Sunday, May 24, 2015

My Trip To Las Islas De Gigantes

The outcome of this trip was something that I saw coming from several days before zero hour, but because I'm a stubborn bastard who keeps his word no matter what, I simply had to go because I said I would go.
Now I know how she felt at Ayumu's summer home.
Basically, I was warned (by my mother because the trip is part of a package with her school faculty group) that the trip would consist of "island hopping" with an overnight stay in one of the resorts on the island and that we would be "roughing it" a bit and that there might be no electricity and limited amenities. Also, all our meals would be prepared for us beforehand by someone else.

Ok, so considering that I am an antisocial otaku who cannot live without modern technology, several clauses in there should have already triggered red warning signs and death flags in my head -- but again, I'm stubborn.

The Trip Begins... With A Hitch

We woke up (me and my mother) at 2 AM to prepare for the trip. Because there was a 3-hour car ride to the port of entry to the Las Islas De Gigantes, we had to be at the meeting place by 3 AM. Unfortunately, we couldn't drive our car to the meeting area since there was no place to park it, so we had to go by public transport. 

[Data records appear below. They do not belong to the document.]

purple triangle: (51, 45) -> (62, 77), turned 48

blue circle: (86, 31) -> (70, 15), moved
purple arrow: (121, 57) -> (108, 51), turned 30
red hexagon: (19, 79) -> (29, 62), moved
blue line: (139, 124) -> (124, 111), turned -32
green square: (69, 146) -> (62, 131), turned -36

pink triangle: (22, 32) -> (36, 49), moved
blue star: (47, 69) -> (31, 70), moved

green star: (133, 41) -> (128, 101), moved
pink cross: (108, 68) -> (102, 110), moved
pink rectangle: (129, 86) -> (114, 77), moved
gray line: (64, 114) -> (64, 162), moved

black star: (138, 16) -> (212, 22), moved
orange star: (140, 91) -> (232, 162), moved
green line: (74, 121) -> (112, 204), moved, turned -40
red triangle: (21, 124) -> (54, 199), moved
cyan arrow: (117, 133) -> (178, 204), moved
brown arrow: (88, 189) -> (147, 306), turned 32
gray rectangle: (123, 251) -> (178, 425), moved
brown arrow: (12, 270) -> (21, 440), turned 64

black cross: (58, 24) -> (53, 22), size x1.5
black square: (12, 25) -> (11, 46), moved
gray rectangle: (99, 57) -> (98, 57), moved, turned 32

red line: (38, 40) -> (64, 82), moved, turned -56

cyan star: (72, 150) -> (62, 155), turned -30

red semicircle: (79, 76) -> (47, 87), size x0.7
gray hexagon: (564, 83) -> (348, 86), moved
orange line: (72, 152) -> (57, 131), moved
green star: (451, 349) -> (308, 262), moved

We took a public jeepney to the meeting place and arrived at 3:15 AM. Basically, the private chartered van was already waiting for us along with around 14 other passengers.

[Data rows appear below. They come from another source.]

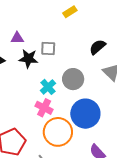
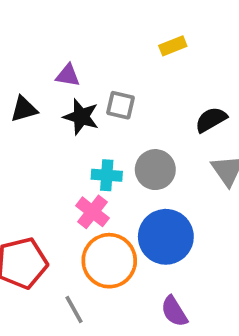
cyan cross: (48, 87) -> (107, 175), turned 35

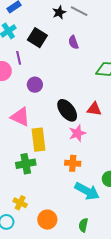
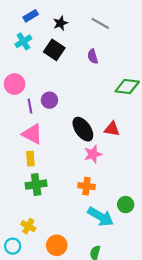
black star: (59, 12) -> (60, 23), moved
purple line: (19, 58) -> (30, 106), moved
yellow rectangle: (38, 140) -> (30, 159), moved, size x0.6

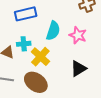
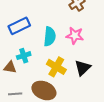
yellow cross: (40, 57) -> (56, 67), moved

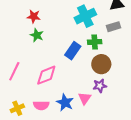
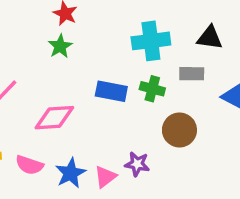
blue rectangle: (73, 51) -> (111, 91), turned 48
brown circle: (101, 64) -> (179, 130), moved

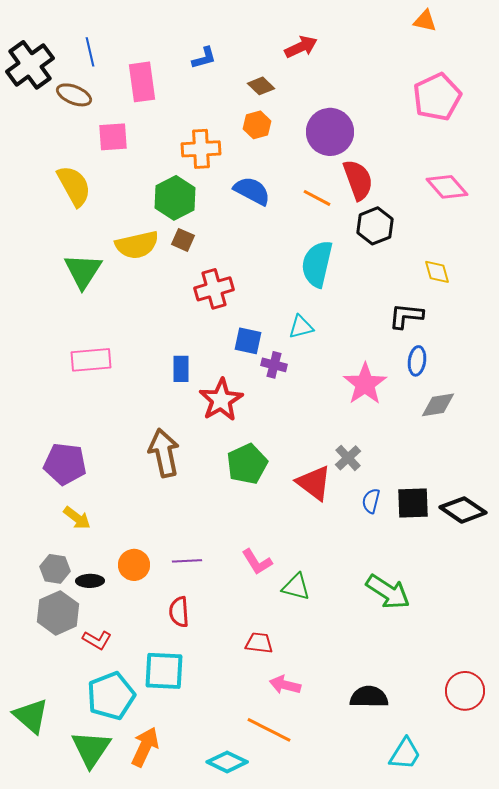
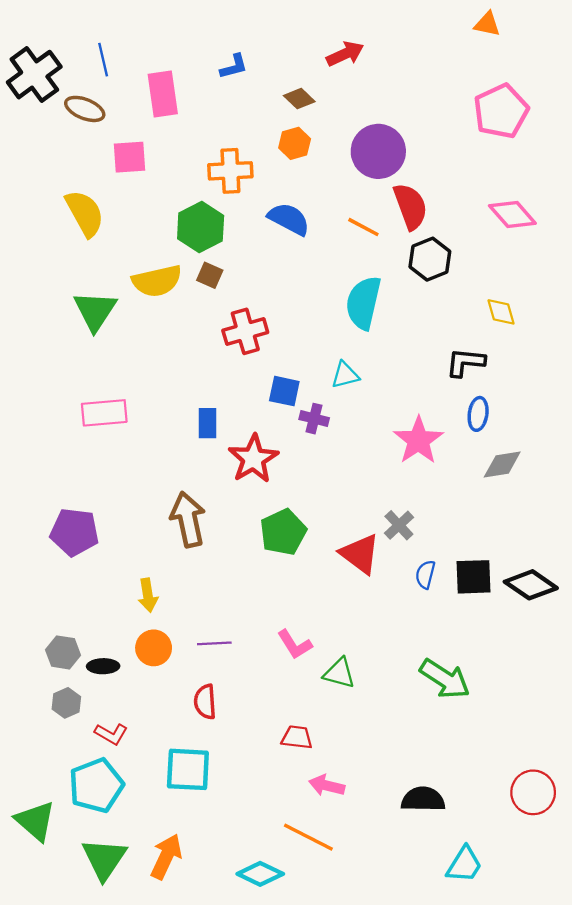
yellow arrow: (77, 518) -> (148, 595), moved, turned 44
gray hexagon: (58, 613) -> (66, 703), size x0.6
cyan pentagon: (111, 696) -> (96, 785), moved

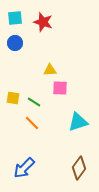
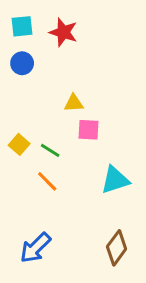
yellow square: (13, 98) -> (19, 144), turned 32

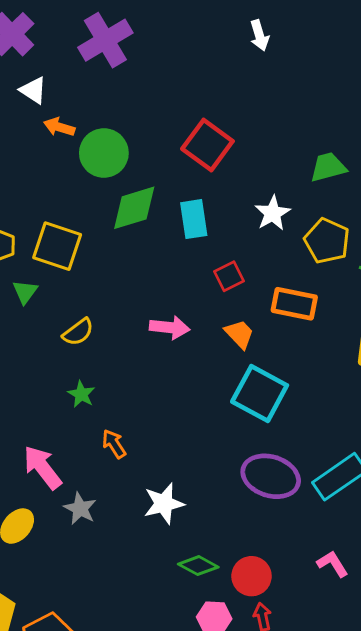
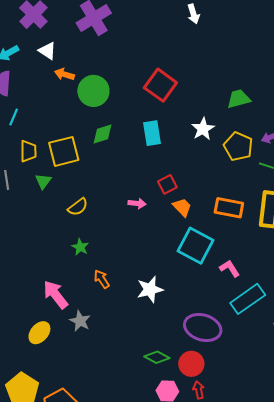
green diamond: (134, 208) -> (102, 134), moved, size x0.7
yellow square: (57, 246) -> (64, 151), turned -32
red square: (229, 276) -> (167, 184), moved
orange rectangle: (294, 304) -> (229, 208), moved
pink arrow: (170, 327) -> (137, 203), size x0.7
purple ellipse: (271, 476) -> (203, 328), moved
white star: (164, 504) -> (150, 289), moved
pink L-shape: (333, 564) -> (230, 268), moved

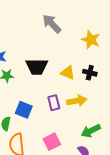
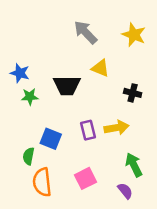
yellow star: (91, 40) -> (134, 35), moved
yellow triangle: (68, 73) -> (100, 68), moved
green arrow: (91, 131) -> (134, 165), turned 90

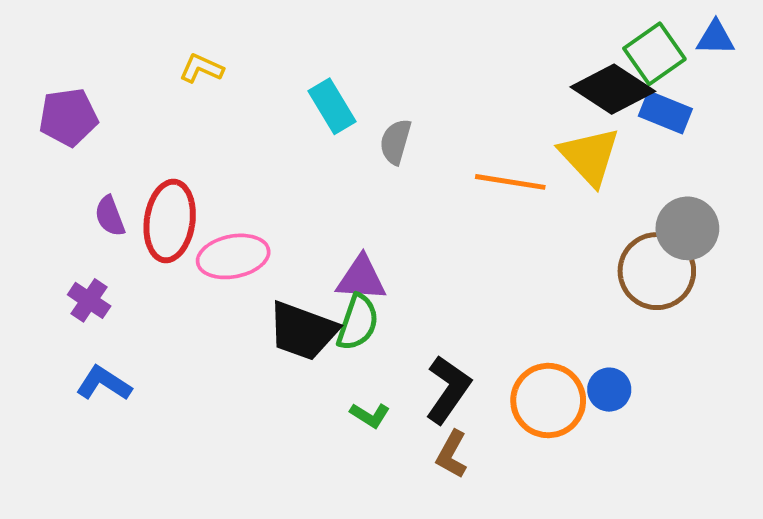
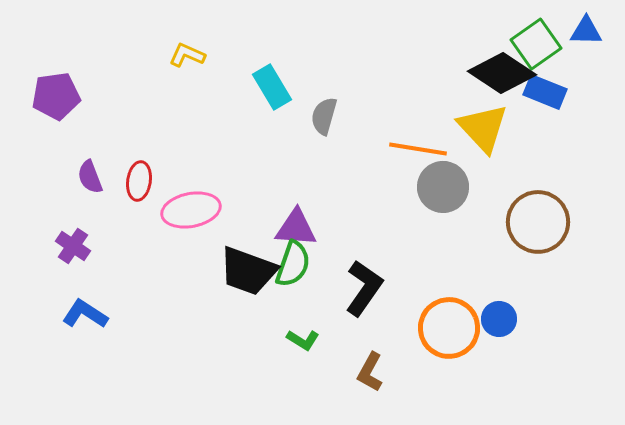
yellow L-shape: (201, 68) -> (187, 55), moved
red ellipse: (170, 221) -> (139, 181), size x0.6
gray circle: (687, 228) -> (443, 187), moved
black L-shape: (448, 390) -> (364, 288), moved

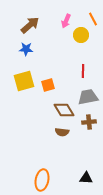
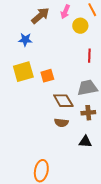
brown arrow: (30, 25) -> (40, 16), moved
red line: (83, 71) -> (89, 56), moved
black triangle: (86, 178) -> (85, 142), moved

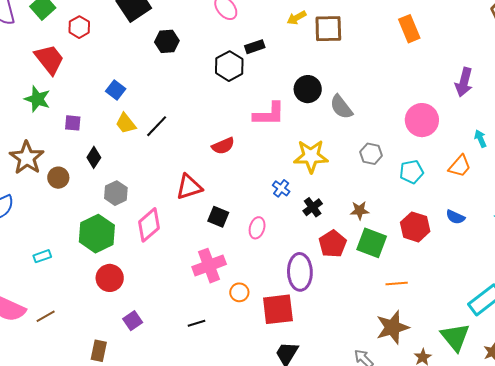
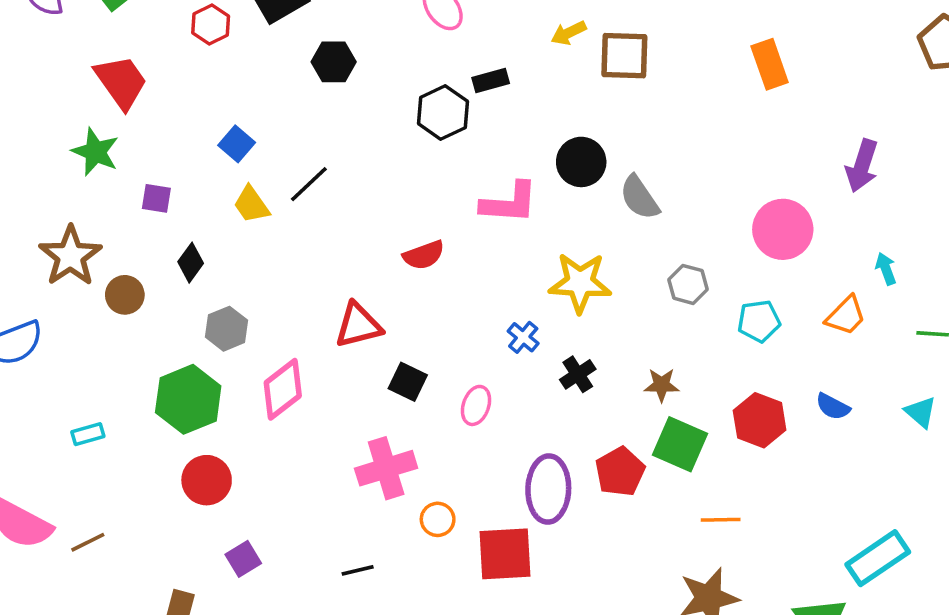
red hexagon: (79, 27) -> (211, 25), moved
black line: (157, 126) -> (309, 184), moved
red pentagon: (333, 244) -> (620, 472), moved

Anyway, with that temporary setback aside, we were well on our way. Naturally, I'd packed my cellphone, tablet, NDSL, PSP, 2DS, PS Vita and two power banks along for the ride.

I spent most of the 3-hour trip listening to Hatsune Miku tunes and dozing off every now and then. I might've also sent one or two facebook messages along the way.
View of the islands from afar. Apparently, it looks like a sleeping female giant. Dude, if it doesn't look anything like Nagi, I'm not even remotely interested.

A Hospitable Start

The Van took us to Estancia, which was where the port for the pump boats to be used for the actual trip was located. We arrived at around 7:10 AM sharp. It seems that one of our companions in the group had a wealthy relative there who welcomed us into her home and there, the group had breakfast consisting of grilled fish, crabs and prawns... by the way, I hate seafood. Anyway, I'd expected that there'd be mostly seafood on the menu for the trip, which is why I ate a big breakfast at home.

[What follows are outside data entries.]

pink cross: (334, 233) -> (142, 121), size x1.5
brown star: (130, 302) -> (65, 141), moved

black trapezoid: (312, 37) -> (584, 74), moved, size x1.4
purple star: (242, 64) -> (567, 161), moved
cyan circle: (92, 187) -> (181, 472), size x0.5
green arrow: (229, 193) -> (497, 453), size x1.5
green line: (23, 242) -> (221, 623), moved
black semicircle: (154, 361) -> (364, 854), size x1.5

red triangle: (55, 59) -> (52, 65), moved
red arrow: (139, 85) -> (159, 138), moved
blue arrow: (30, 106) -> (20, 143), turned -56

After  a short rest, the group was ready to hit the islands... again, the pump boat that we would be using had already been prepared for us courtesy of the wealthy relative -- who was totally a big shot there. Anyway, she was a kindly old lady who went along with us for the trip.

Dem skillz!
A "pump boat" is basically a small passenger boat with a seating capacity of 15-30 people plus luggage. It has a tent-canvas sunshade with benches for seats and outriggers made of bamboo at the sides. Refer to the pics for reference. The crew consists of four people... but with rather informal roles. There's the "captain" who calls the shots and handles the wheel while there's a person underneath who tends the engine and two ship hands whose roles consist of tightrope-walking along the outriggers to help maneuver the ship when near rocky terrain, dropping and hoisting the anchor, as well as jumping into the water and helping to tie the ship to other ships when near a dock.
A typical "Pump Boat"

Anyway, we boarded our pump boat at around 8:00 AM and the long trip finally began.
The view from inside the boat.

Island Hopping
Ok, so basically, (and I wasn't told) we'd be doing the island hopping thing before settling down at the place where we would be staying over for the night. Therefore, since the Las Islas De Gigantes consisted of several islands with apparently "beautiful natural sights," we'd spend the majority of the trip docking into one of these islands (along with other boats with their own passengers touring the islands like we were. It's all very informal, really.)  
"The beauty of God's Creation," probably...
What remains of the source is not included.